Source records
»»

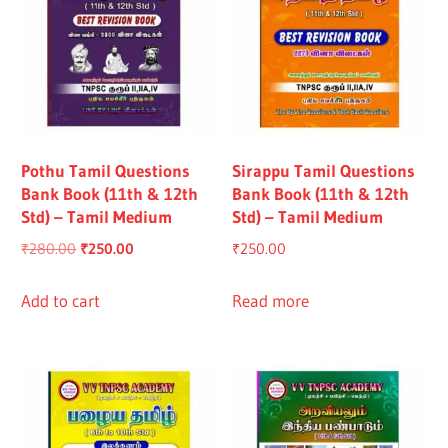
Pothu Tamil Questions
Sirappu Tamil Questions
Bank Book (11th & 12th
Bank Book (11th & 12th
Std) – Tamil Medium
Std) – Tamil Medium
Original
Current
₹
280.00
₹
250.00
₹
250.00
price
price
was:
is:
Add to cart
Read more
₹280.00.
₹250.00.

««

**Task details:** Without copying any picture, write out the entries exactly.

**Written solution:**
Pothu Tamil Questions
Sirappu Tamil Questions
Bank Book (11th & 12th
Bank Book (11th & 12th
Std) – Tamil Medium
Std) – Tamil Medium
Original
Current
₹
280.00
₹
250.00
₹
250.00
price
price
was:
is:
Add to cart
Read more
₹280.00.
₹250.00.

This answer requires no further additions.